I've been on a great short story kick, and it seems to be continuing. I used to be a fairly exclusive novel reader, in it for the investment, the sloppiness, and the grandeur. Stories were nice, I thought, but easy. Fool that I was. Now I'm learning that stories are anything but easy and that they're even better when read in an organized bunch. Some collections that have grabbed me recently include Lorrie Moore's Birds of America, David Gates's The Wonders of the Invisible World, Lydia Davis's Samuel Johnson Is Indigant, and Mary Gaitskill's Because They Wanted To.

Too much to say about Birds of America: the dark humor, the pathos, the surprise of the perfect animal metaphor. (In one story, a dead bat, with its wings folded "like a packed tent," is compared to a mouse in backpacking equipment!) Every story contains a bird, and every story is, in some sense, about our failure to communicate. Why else do we joke?

The Wonders of the Invisible World is a great Gates book -- smart, substance-abusing people in the Northeast (often with rustic country houses) undoing themselves through thought and memory (and substance abuse) alone.

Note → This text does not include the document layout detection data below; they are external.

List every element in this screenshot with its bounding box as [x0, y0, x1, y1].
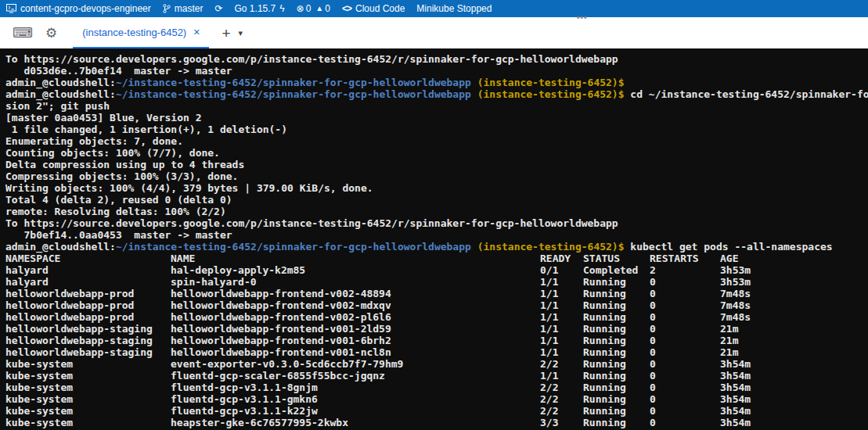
pods-table-row: kube-systemfluentd-gcp-v3.1.1-8gnjm2/2Ru…	[5, 382, 868, 393]
remote-environment-button[interactable]: content-gcpro-devops-engineer	[6, 0, 151, 17]
pods-table-row: helloworldwebapp-staginghelloworldwebapp…	[5, 335, 868, 346]
keyboard-icon[interactable]: ⌨	[13, 26, 33, 40]
lightning-icon: ϟ	[279, 4, 284, 13]
code-brackets-icon: <>	[342, 3, 351, 14]
cloud-code-label: Cloud Code	[355, 3, 405, 14]
pods-table-row: halyardspin-halyard-01/1Running03h53m	[5, 276, 868, 288]
add-terminal-button[interactable]: +	[222, 26, 230, 41]
panel-more-handle[interactable]: •••	[577, 13, 588, 22]
terminal-line: admin_@cloudshell:~/instance-testing-645…	[5, 88, 868, 100]
warning-icon: ▲	[315, 5, 323, 13]
pods-table-row: kube-systemevent-exporter-v0.3.0-5cd6ccb…	[5, 358, 868, 370]
cloud-code-button[interactable]: <> Cloud Code	[342, 0, 405, 17]
pods-table-row: kube-systemfluentd-gcp-v3.1.1-k22jw2/2Ru…	[5, 405, 868, 417]
pods-table-row: kube-systemheapster-gke-6c76577995-2kwbx…	[5, 417, 868, 428]
error-count: 0	[306, 3, 312, 14]
terminal-tab[interactable]: (instance-testing-6452) ×	[73, 17, 209, 48]
status-bar: content-gcpro-devops-engineer master ⟳ G…	[0, 0, 868, 17]
pods-table-row: helloworldwebapp-prodhelloworldwebapp-fr…	[5, 288, 868, 299]
terminal-line: To https://source.developers.google.com/…	[5, 53, 868, 65]
terminal-line: Compressing objects: 100% (3/3), done.	[5, 170, 868, 182]
go-version-label: Go 1.15.7	[235, 3, 276, 14]
go-version-button[interactable]: Go 1.15.7 ϟ	[235, 0, 285, 17]
git-branch-button[interactable]: master	[163, 0, 203, 17]
pods-table-row: helloworldwebapp-staginghelloworldwebapp…	[5, 323, 868, 335]
pods-table-row: helloworldwebapp-prodhelloworldwebapp-fr…	[5, 299, 868, 311]
gear-icon[interactable]: ⚙	[45, 27, 57, 40]
terminal-line: 1 file changed, 1 insertion(+), 1 deleti…	[5, 124, 868, 135]
minikube-status-button[interactable]: Minikube Stopped	[416, 0, 492, 17]
terminal-tab-label: (instance-testing-6452)	[82, 27, 186, 38]
sync-button[interactable]: ⟳	[214, 0, 222, 17]
terminal-line: 7b0ef14..0aa0453 master -> master	[5, 229, 868, 241]
terminal-line: Total 4 (delta 2), reused 0 (delta 0)	[5, 194, 868, 206]
terminal-line: Counting objects: 100% (7/7), done.	[5, 147, 868, 159]
close-icon[interactable]: ×	[193, 27, 200, 38]
terminal-output[interactable]: To https://source.developers.google.com/…	[0, 48, 868, 430]
environment-label: content-gcpro-devops-engineer	[20, 3, 151, 14]
terminal-line: admin_@cloudshell:~/instance-testing-645…	[5, 241, 868, 253]
pods-table-row: helloworldwebapp-prodhelloworldwebapp-fr…	[5, 311, 868, 323]
terminal-line: [master 0aa0453] Blue, Version 2	[5, 112, 868, 124]
sync-icon: ⟳	[214, 4, 222, 13]
chevron-down-icon[interactable]: ▾	[239, 28, 243, 38]
minikube-status-label: Minikube Stopped	[416, 3, 492, 14]
warning-count: 0	[325, 3, 330, 14]
terminal-tab-bar: ••• ⌨ ⚙ (instance-testing-6452) × + ▾	[0, 17, 868, 48]
terminal-line: To https://source.developers.google.com/…	[5, 217, 868, 229]
terminal-line: admin_@cloudshell:~/instance-testing-645…	[5, 77, 868, 88]
terminal-line: sion 2"; git push	[5, 100, 868, 112]
terminal-line: Enumerating objects: 7, done.	[5, 135, 868, 147]
pods-table-header: NAMESPACENAMEREADYSTATUSRESTARTSAGE	[5, 253, 868, 264]
git-branch-icon	[163, 4, 171, 13]
cloud-shell-icon	[6, 4, 16, 13]
pods-table-row: helloworldwebapp-staginghelloworldwebapp…	[5, 346, 868, 358]
pods-table-row: kube-systemfluentd-gcp-scaler-6855f55bcc…	[5, 370, 868, 382]
terminal-line: Writing objects: 100% (4/4), 379 bytes |…	[5, 182, 868, 194]
problems-button[interactable]: ⊗ 0 ▲ 0	[297, 0, 330, 17]
branch-label: master	[175, 3, 203, 14]
terminal-line: remote: Resolving deltas: 100% (2/2)	[5, 206, 868, 217]
pods-table-row: kube-systemfluentd-gcp-v3.1.1-gmkn62/2Ru…	[5, 393, 868, 405]
pods-table-row: halyardhal-deploy-apply-k2m850/1Complete…	[5, 264, 868, 276]
terminal-line: Delta compression using up to 4 threads	[5, 159, 868, 170]
terminal-line: d053d6e..7b0ef14 master -> master	[5, 65, 868, 77]
error-icon: ⊗	[297, 4, 304, 13]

Samuel Johnson Is Indigant. Well, the title -- taken from one of Davis's shortest and worst pieces -- is terrible, but the book is nonetheless brilliant. Davis is more of a European storyteller than an American one, dabbling in existentialism and brain teasers, and often in exhilaratingly short form. Are they stories? Are they poems? Does it matter? Her newest book, Varieties of Disturbance, is out this May.

Finally, Gaitskill gets erotic and perverse and really on-target in Because They Wanted To. Why do we fall for odd, unattractive dentists? Why do we sleep with and entangle ourselves with people we don't even like? The title is Gaitskill's non-answer, but it is an endlessly intriguing one. After this, I can't wait to read Veronica. Even if it is a novel.